───── The input

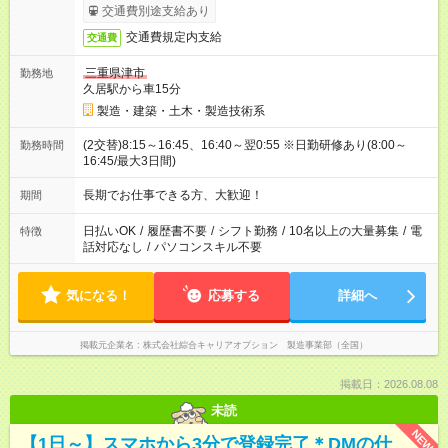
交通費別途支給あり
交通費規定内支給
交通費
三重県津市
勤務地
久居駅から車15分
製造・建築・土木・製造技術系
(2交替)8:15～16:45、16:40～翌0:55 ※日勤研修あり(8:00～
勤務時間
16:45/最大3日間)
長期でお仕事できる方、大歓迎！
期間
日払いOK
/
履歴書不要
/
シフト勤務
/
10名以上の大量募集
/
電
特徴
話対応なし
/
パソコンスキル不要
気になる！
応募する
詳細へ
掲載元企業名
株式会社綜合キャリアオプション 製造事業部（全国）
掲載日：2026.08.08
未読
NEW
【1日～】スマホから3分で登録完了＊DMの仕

──────────
───── The input

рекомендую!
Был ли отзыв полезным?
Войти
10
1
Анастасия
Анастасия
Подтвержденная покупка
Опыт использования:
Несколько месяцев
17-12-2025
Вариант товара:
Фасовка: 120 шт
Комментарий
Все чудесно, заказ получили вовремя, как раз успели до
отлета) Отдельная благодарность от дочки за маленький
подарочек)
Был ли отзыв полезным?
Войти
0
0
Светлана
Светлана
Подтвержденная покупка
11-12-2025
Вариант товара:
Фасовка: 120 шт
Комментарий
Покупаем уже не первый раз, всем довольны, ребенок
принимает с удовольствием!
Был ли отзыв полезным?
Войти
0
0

──────────
───── The input

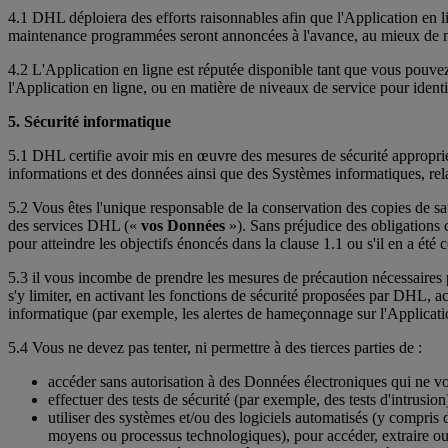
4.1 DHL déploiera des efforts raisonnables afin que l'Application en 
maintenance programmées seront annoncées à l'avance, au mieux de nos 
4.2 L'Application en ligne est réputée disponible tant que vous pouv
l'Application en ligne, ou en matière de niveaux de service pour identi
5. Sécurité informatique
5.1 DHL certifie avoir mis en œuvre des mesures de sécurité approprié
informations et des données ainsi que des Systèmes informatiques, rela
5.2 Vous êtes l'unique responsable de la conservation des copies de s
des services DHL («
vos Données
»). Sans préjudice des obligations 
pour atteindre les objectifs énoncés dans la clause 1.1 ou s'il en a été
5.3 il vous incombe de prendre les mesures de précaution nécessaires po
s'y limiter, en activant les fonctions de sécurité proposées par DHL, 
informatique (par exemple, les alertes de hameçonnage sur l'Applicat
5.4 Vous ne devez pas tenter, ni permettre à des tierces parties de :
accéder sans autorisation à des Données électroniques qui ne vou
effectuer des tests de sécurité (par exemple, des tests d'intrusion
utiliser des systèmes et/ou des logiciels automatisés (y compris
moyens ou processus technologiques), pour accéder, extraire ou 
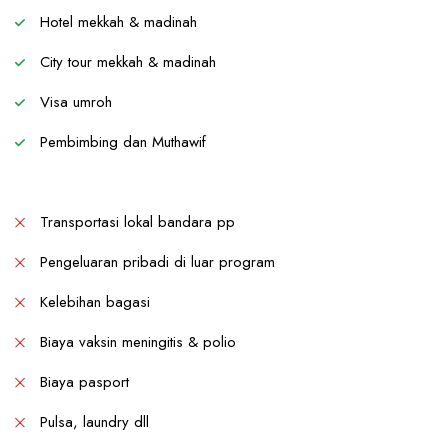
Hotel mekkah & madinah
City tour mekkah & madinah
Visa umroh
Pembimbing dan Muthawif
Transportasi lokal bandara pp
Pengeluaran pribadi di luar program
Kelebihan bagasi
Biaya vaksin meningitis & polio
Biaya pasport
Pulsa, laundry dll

──────────

Your response should be the lines of the entries above that include the string "pour".

» **Answer to the problem**:
l'Application en ligne, ou en matière de niveaux de service pour identi
pour atteindre les objectifs énoncés dans la clause 1.1 ou s'il en a été
moyens ou processus technologiques), pour accéder, extraire ou 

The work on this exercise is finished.